Hz. Enes de kendi gördüklerini şöyle dile getiriyor: “Peygamberimizi hutbe okurken gördüm. Hasan, dizinin üstündeydi. Ne söyleyecekse halka söylüyor, sonra eğilip çocuğu öpüyor ve ‘Ben bunu seviyorum’ diyordu.”
Ebû Said anlatıyor: “Peygamber Efendimiz secdede iken torunu Hasan geldi, sırtına çıktı. Peygamber Efendimiz de onun elinden tuttu ve ayağa kalktı. Tekrar rükûa varıncaya kadar onu sırtında tuttu. Rükûdan kalktıktan sonra bıraktı ve çocuk gitti.”
Hz. Zübeyir anlatıyor: “Bir gün gözümle gördüm. Peygamber Efendimiz secdede iken Hasan geldi, sırtına bindi. Çocuk kendiliğinden ininceye kadar Peygamber Efendimiz de onu indirmedi. Peygamber Efendimiz namazda iken bacaklarını açar, Hasan da bir taraftan girer, öbür taraftan çıkardı.”
Abdullah bin Mes’ud anlatıyor: “Peygamber Efendimiz namaz kılarken secdeye varınca Hasan ve Hüseyin geldiler, sırtına bindiler.
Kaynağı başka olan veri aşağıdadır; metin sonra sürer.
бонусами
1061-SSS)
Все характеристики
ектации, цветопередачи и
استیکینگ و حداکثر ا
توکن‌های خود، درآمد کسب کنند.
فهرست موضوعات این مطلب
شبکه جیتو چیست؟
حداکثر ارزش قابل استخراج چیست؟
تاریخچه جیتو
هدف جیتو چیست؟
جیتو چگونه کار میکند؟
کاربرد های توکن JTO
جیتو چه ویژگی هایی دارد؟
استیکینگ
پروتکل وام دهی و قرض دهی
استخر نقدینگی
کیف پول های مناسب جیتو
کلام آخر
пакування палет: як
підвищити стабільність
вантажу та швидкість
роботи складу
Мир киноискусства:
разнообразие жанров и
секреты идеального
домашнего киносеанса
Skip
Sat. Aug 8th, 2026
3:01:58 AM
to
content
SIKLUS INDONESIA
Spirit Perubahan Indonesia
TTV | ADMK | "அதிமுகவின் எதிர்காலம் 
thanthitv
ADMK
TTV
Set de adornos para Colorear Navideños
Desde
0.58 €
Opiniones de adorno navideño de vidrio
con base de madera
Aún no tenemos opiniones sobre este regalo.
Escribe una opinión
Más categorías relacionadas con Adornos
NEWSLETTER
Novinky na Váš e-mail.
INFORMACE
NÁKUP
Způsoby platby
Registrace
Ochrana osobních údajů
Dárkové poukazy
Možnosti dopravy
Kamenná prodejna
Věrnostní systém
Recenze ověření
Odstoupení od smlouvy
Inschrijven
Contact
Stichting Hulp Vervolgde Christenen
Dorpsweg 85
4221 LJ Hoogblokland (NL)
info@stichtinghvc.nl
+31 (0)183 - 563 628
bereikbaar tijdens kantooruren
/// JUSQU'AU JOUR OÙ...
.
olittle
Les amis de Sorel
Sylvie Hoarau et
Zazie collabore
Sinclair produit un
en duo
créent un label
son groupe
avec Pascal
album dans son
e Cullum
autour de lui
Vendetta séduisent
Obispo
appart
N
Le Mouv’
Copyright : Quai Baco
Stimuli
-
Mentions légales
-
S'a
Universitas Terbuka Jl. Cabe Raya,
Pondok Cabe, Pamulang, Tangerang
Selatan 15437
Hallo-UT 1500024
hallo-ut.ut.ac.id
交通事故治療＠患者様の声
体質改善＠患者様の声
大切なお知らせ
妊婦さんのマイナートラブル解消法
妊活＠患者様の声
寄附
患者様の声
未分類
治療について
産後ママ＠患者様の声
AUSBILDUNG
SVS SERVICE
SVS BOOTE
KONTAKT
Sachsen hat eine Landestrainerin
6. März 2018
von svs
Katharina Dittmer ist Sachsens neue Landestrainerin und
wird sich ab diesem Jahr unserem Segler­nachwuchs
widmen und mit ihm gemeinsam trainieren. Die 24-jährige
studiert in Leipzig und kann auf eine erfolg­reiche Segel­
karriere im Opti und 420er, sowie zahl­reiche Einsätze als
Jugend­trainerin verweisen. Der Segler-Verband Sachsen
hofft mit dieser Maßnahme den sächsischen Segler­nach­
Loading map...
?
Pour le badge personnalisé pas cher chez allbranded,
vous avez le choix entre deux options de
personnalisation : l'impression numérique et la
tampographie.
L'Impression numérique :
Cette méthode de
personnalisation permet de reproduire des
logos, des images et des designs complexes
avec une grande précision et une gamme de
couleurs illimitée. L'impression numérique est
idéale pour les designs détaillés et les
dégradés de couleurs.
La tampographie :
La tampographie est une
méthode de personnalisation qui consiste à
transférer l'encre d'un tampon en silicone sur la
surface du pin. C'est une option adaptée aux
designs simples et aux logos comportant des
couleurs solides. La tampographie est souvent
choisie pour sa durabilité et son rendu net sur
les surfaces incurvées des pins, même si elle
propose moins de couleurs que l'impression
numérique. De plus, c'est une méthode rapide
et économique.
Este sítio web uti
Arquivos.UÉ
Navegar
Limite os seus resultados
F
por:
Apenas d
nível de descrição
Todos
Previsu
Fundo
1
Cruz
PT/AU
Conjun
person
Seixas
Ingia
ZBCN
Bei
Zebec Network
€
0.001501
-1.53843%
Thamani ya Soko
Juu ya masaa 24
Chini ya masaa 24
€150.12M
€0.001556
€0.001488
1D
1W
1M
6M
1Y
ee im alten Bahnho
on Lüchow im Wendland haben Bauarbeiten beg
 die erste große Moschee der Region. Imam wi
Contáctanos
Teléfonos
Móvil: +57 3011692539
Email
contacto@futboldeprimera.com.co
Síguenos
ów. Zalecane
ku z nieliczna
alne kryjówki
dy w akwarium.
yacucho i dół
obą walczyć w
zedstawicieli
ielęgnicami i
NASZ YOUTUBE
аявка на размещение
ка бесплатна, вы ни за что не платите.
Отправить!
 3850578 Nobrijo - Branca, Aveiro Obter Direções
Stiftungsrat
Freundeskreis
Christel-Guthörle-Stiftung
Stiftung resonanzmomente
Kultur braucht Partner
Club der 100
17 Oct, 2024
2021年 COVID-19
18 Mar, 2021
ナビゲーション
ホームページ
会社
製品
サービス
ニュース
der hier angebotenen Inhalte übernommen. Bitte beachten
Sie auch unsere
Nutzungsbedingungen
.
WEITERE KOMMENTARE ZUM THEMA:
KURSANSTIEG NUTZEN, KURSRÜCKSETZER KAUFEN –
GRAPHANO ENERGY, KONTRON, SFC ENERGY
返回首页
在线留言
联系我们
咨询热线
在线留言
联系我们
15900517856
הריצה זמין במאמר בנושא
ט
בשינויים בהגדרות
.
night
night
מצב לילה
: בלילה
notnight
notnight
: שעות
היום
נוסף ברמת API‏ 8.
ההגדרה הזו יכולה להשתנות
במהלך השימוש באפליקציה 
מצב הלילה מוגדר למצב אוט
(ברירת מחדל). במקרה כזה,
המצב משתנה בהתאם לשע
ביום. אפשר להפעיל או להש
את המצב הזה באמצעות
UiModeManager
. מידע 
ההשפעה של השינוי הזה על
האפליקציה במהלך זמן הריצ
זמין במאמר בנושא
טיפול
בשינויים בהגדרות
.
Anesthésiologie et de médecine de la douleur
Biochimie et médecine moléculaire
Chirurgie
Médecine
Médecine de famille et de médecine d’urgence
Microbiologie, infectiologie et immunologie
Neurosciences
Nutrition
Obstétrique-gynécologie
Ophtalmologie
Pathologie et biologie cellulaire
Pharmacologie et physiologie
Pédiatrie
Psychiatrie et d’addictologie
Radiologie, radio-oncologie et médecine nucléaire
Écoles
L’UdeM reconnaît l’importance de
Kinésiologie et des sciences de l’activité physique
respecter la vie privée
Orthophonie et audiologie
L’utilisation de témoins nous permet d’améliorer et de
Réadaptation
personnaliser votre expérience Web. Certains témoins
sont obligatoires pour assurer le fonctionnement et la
Oradakiler karışmak isteyince, Peygamber Efendimiz onlara karışmamaları için işaret etti. Namaz bittikten sonra da kucağına aldı ve şöyle buyurdu: “Kim beni seviyorsa, bunların ikisini de sevsin.”
Ebû Hüreyre anlatıyor: “Peygamber Efendimiz aleyhisselatu vesselam bir gün bir omuzunda Hasan, diğer omuzunda Hüseyin olduğu halde geldi. Yanımıza varıncaya kadar bir onu öpüyor, bir de diğerini öpüyordu.”
“Yâ Resulallah, anlaşılan onları çok seviyorsunuz” dedik. “Evet, severim. Kim onları severse beni sevmiş, kim onlara kin tutmuşsa, bana kin tutmuş olur” buyurdular.